Task objective: Please return the full listing exactly as written, with the images removed.

Supplied material:
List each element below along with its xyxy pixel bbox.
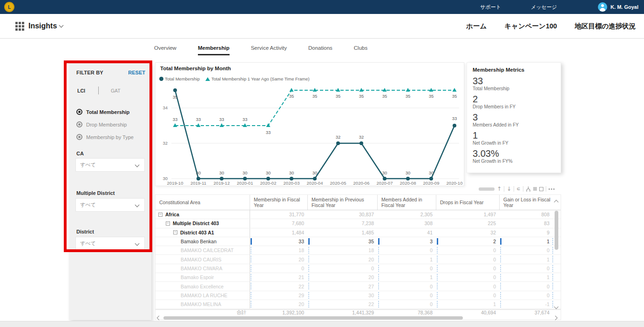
table-cell[interactable]: 18: [308, 246, 378, 254]
drill-up-icon[interactable]: ↑: [497, 186, 502, 192]
table-row[interactable]: BAMAKO CAILCEDRAT1818000: [156, 246, 561, 255]
table-cell[interactable]: 308: [378, 219, 436, 227]
table-cell[interactable]: 27: [308, 282, 378, 290]
radio-drop-membership[interactable]: Drop Membership: [76, 121, 127, 127]
nav-item-district-goals[interactable]: 地区目標の進捗状況: [575, 22, 636, 31]
lions-logo[interactable]: L: [4, 2, 14, 12]
table-cell[interactable]: 1: [500, 237, 553, 246]
horizontal-scrollbar[interactable]: [156, 315, 561, 320]
table-cell[interactable]: 1: [436, 300, 500, 308]
table-row[interactable]: −Multiple District 4037,6807,23830822583: [156, 219, 561, 228]
table-cell[interactable]: 2,305: [378, 210, 436, 219]
table-cell[interactable]: 32: [436, 228, 500, 237]
table-cell[interactable]: 225: [436, 219, 500, 227]
table-cell[interactable]: 41: [378, 228, 436, 237]
table-cell[interactable]: 1: [500, 255, 553, 263]
table-cell[interactable]: 20: [308, 255, 378, 263]
table-cell[interactable]: 2: [436, 237, 500, 246]
table-cell[interactable]: 0: [436, 291, 500, 300]
table-cell[interactable]: 0: [436, 246, 500, 254]
table-cell[interactable]: 808: [500, 210, 553, 219]
table-cell[interactable]: 0: [436, 264, 500, 273]
table-cell[interactable]: 0: [436, 255, 500, 263]
user-avatar[interactable]: [598, 2, 607, 12]
scrollbar-thumb[interactable]: [555, 211, 558, 250]
table-cell[interactable]: 1: [500, 273, 553, 281]
table-cell[interactable]: 1: [378, 255, 436, 263]
more-options-icon[interactable]: [549, 188, 555, 190]
table-cell[interactable]: 1,485: [308, 228, 378, 237]
tab-overview[interactable]: Overview: [154, 45, 176, 55]
table-cell[interactable]: 0: [500, 291, 553, 300]
column-header[interactable]: Membership in Fiscal Year: [250, 195, 308, 210]
table-cell[interactable]: 20: [250, 300, 308, 308]
scroll-down-icon[interactable]: [554, 305, 559, 309]
toggle-lci[interactable]: LCI: [77, 88, 85, 93]
scroll-left-icon[interactable]: [157, 316, 162, 320]
table-row[interactable]: BAMAKO CAURIS2020101: [156, 255, 561, 264]
table-row[interactable]: BAMAKO LA RUCHE2930000: [156, 291, 561, 300]
table-cell[interactable]: 30,837: [308, 210, 378, 219]
table-row[interactable]: Bamako Excellence2227000: [156, 282, 561, 291]
district-dropdown[interactable]: すべて: [75, 237, 145, 250]
table-cell[interactable]: 1,497: [436, 210, 500, 219]
column-header[interactable]: Gain or Loss in Fiscal Year: [500, 195, 553, 210]
scrollbar-thumb[interactable]: [479, 187, 495, 191]
support-link[interactable]: サポート: [480, 4, 501, 11]
collapse-row-icon[interactable]: −: [173, 230, 177, 234]
table-cell[interactable]: 0: [378, 264, 436, 273]
table-cell[interactable]: 0: [308, 264, 378, 273]
toggle-gat[interactable]: GAT: [111, 88, 121, 93]
radio-membership-by-type[interactable]: Membership by Type: [76, 134, 134, 140]
table-cell[interactable]: 0: [378, 291, 436, 300]
scrollbar-thumb[interactable]: [163, 316, 463, 320]
radio-total-membership[interactable]: Total Membership: [76, 109, 129, 115]
table-cell[interactable]: 0: [500, 264, 553, 273]
app-title-chevron-icon[interactable]: [59, 23, 64, 28]
tab-membership[interactable]: Membership: [198, 45, 230, 55]
collapse-row-icon[interactable]: −: [158, 213, 163, 217]
app-launcher-icon[interactable]: [15, 22, 24, 31]
table-row[interactable]: Bamako Espoir2120101: [156, 273, 561, 282]
table-cell[interactable]: 7,680: [250, 219, 308, 227]
table-cell[interactable]: 30: [308, 291, 378, 300]
table-cell[interactable]: 1: [378, 273, 436, 281]
table-cell[interactable]: 0: [250, 264, 308, 273]
app-title[interactable]: Insights: [28, 22, 57, 30]
column-header[interactable]: Membership in Previous Fiscal Year: [308, 195, 378, 210]
ca-dropdown[interactable]: すべて: [75, 158, 145, 172]
table-cell[interactable]: 31,770: [250, 210, 308, 219]
table-cell[interactable]: -1: [500, 300, 553, 308]
scroll-up-icon[interactable]: [554, 200, 559, 205]
multiple-district-dropdown[interactable]: すべて: [75, 198, 145, 212]
table-cell[interactable]: 20: [308, 273, 378, 281]
table-cell[interactable]: 0: [500, 246, 553, 254]
table-cell[interactable]: 83: [500, 219, 553, 227]
drill-down-icon[interactable]: ↓: [507, 186, 511, 192]
table-row[interactable]: BAMAKO MELINA202201-1: [156, 300, 561, 309]
messages-link[interactable]: メッセージ: [531, 4, 557, 11]
table-cell[interactable]: 29: [250, 291, 308, 300]
reset-button[interactable]: RESET: [128, 70, 145, 75]
column-header[interactable]: Drops in Fiscal Year: [436, 195, 500, 210]
collapse-row-icon[interactable]: −: [166, 221, 170, 226]
tab-clubs[interactable]: Clubs: [354, 45, 367, 55]
table-cell[interactable]: 0: [436, 282, 500, 290]
scroll-right-icon[interactable]: [553, 316, 558, 320]
toolbar-square-icon[interactable]: [533, 187, 537, 191]
nav-item-campaign100[interactable]: キャンペーン100: [504, 22, 557, 31]
table-cell[interactable]: 22: [250, 282, 308, 290]
legend-total-membership[interactable]: Total Membership: [159, 76, 200, 81]
table-cell[interactable]: 20: [250, 255, 308, 263]
table-cell[interactable]: 0: [378, 246, 436, 254]
table-cell[interactable]: 0: [500, 282, 553, 290]
table-cell[interactable]: 22: [308, 300, 378, 308]
table-cell[interactable]: 9: [500, 228, 553, 237]
column-header[interactable]: Members Added in Fiscal Year: [378, 195, 436, 210]
tab-service-activity[interactable]: Service Activity: [251, 45, 287, 55]
table-cell[interactable]: 0: [378, 300, 436, 308]
table-row[interactable]: −Africa31,77030,8372,3051,497808: [156, 210, 561, 219]
table-cell[interactable]: 18: [250, 246, 308, 254]
table-cell[interactable]: 0: [378, 282, 436, 290]
table-cell[interactable]: 7,238: [308, 219, 378, 227]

Answer to this exercise:
List each element below along with its xyxy pixel bbox.
table-cell[interactable]: 18: [308, 246, 378, 254]
drill-up-icon[interactable]: ↑: [497, 186, 502, 192]
table-row[interactable]: BAMAKO CAILCEDRAT1818000: [156, 246, 561, 255]
table-cell[interactable]: 308: [378, 219, 436, 227]
table-cell[interactable]: 27: [308, 282, 378, 290]
radio-drop-membership[interactable]: Drop Membership: [76, 121, 127, 127]
nav-item-district-goals[interactable]: 地区目標の進捗状況: [575, 22, 636, 31]
lions-logo[interactable]: L: [4, 2, 14, 12]
table-cell[interactable]: 1: [500, 237, 553, 246]
horizontal-scrollbar[interactable]: [156, 315, 561, 320]
table-cell[interactable]: 1: [436, 300, 500, 308]
table-row[interactable]: −Multiple District 4037,6807,23830822583: [156, 219, 561, 228]
table-cell[interactable]: 2,305: [378, 210, 436, 219]
table-cell[interactable]: 32: [436, 228, 500, 237]
table-cell[interactable]: 225: [436, 219, 500, 227]
table-cell[interactable]: 41: [378, 228, 436, 237]
table-cell[interactable]: 1: [500, 255, 553, 263]
table-cell[interactable]: 20: [308, 255, 378, 263]
table-cell[interactable]: 2: [436, 237, 500, 246]
table-cell[interactable]: 0: [436, 291, 500, 300]
table-cell[interactable]: 0: [436, 246, 500, 254]
table-cell[interactable]: 808: [500, 210, 553, 219]
table-cell[interactable]: 0: [436, 264, 500, 273]
table-cell[interactable]: 0: [436, 255, 500, 263]
user-avatar[interactable]: [598, 2, 607, 12]
scrollbar-thumb[interactable]: [555, 211, 558, 250]
table-cell[interactable]: 1: [500, 273, 553, 281]
table-cell[interactable]: 1: [378, 255, 436, 263]
more-options-icon[interactable]: [549, 188, 555, 190]
table-cell[interactable]: 1,485: [308, 228, 378, 237]
tab-overview[interactable]: Overview: [154, 45, 176, 55]
table-cell[interactable]: 0: [500, 291, 553, 300]
column-header[interactable]: Membership in Fiscal Year: [250, 195, 308, 210]
table-cell[interactable]: 20: [250, 300, 308, 308]
scroll-down-icon[interactable]: [554, 305, 559, 309]
toggle-lci[interactable]: LCI: [77, 88, 85, 93]
scroll-left-icon[interactable]: [157, 316, 162, 320]
table-row[interactable]: BAMAKO CAURIS2020101: [156, 255, 561, 264]
table-row[interactable]: BAMAKO LA RUCHE2930000: [156, 291, 561, 300]
table-cell[interactable]: 30,837: [308, 210, 378, 219]
table-row[interactable]: Bamako Excellence2227000: [156, 282, 561, 291]
district-dropdown[interactable]: すべて: [75, 237, 145, 250]
table-cell[interactable]: 1,497: [436, 210, 500, 219]
column-header[interactable]: Gain or Loss in Fiscal Year: [500, 195, 553, 210]
scrollbar-thumb[interactable]: [479, 187, 495, 191]
support-link[interactable]: サポート: [480, 4, 501, 11]
collapse-row-icon[interactable]: −: [173, 230, 177, 234]
table-cell[interactable]: 0: [378, 264, 436, 273]
table-cell[interactable]: 0: [308, 264, 378, 273]
toggle-gat[interactable]: GAT: [111, 88, 121, 93]
radio-membership-by-type[interactable]: Membership by Type: [76, 134, 134, 140]
table-cell[interactable]: 0: [378, 291, 436, 300]
scrollbar-thumb[interactable]: [163, 316, 463, 320]
radio-total-membership[interactable]: Total Membership: [76, 109, 129, 115]
table-cell[interactable]: 0: [500, 264, 553, 273]
app-title-chevron-icon[interactable]: [59, 23, 64, 28]
tab-membership[interactable]: Membership: [198, 45, 230, 55]
collapse-row-icon[interactable]: −: [158, 213, 163, 217]
app-launcher-icon[interactable]: [15, 22, 24, 31]
table-row[interactable]: Bamako Espoir2120101: [156, 273, 561, 282]
table-cell[interactable]: 7,680: [250, 219, 308, 227]
table-cell[interactable]: 30: [308, 291, 378, 300]
table-cell[interactable]: 1: [378, 273, 436, 281]
table-cell[interactable]: 0: [250, 264, 308, 273]
app-title[interactable]: Insights: [28, 22, 57, 30]
column-header[interactable]: Membership in Previous Fiscal Year: [308, 195, 378, 210]
ca-dropdown[interactable]: すべて: [75, 158, 145, 172]
table-cell[interactable]: 31,770: [250, 210, 308, 219]
table-cell[interactable]: -1: [500, 300, 553, 308]
scroll-up-icon[interactable]: [554, 200, 559, 205]
multiple-district-dropdown[interactable]: すべて: [75, 198, 145, 212]
table-cell[interactable]: 20: [308, 273, 378, 281]
table-cell[interactable]: 0: [500, 246, 553, 254]
table-cell[interactable]: 83: [500, 219, 553, 227]
drill-down-icon[interactable]: ↓: [507, 186, 511, 192]
table-row[interactable]: BAMAKO MELINA202201-1: [156, 300, 561, 309]
messages-link[interactable]: メッセージ: [531, 4, 557, 11]
table-cell[interactable]: 29: [250, 291, 308, 300]
reset-button[interactable]: RESET: [128, 70, 145, 75]
column-header[interactable]: Drops in Fiscal Year: [436, 195, 500, 210]
collapse-row-icon[interactable]: −: [166, 221, 170, 226]
tab-clubs[interactable]: Clubs: [354, 45, 367, 55]
table-cell[interactable]: 0: [436, 282, 500, 290]
scroll-right-icon[interactable]: [553, 316, 558, 320]
toolbar-square-icon[interactable]: [533, 187, 537, 191]
nav-item-campaign100[interactable]: キャンペーン100: [504, 22, 557, 31]
table-cell[interactable]: 22: [250, 282, 308, 290]
legend-total-membership[interactable]: Total Membership: [159, 76, 200, 81]
table-cell[interactable]: 20: [250, 255, 308, 263]
table-cell[interactable]: 0: [378, 246, 436, 254]
table-cell[interactable]: 0: [500, 282, 553, 290]
table-cell[interactable]: 22: [308, 300, 378, 308]
table-cell[interactable]: 9: [500, 228, 553, 237]
column-header[interactable]: Members Added in Fiscal Year: [378, 195, 436, 210]
tab-service-activity[interactable]: Service Activity: [251, 45, 287, 55]
table-cell[interactable]: 0: [378, 300, 436, 308]
table-row[interactable]: −Africa31,77030,8372,3051,497808: [156, 210, 561, 219]
table-cell[interactable]: 18: [250, 246, 308, 254]
table-cell[interactable]: 0: [378, 282, 436, 290]
table-cell[interactable]: 7,238: [308, 219, 378, 227]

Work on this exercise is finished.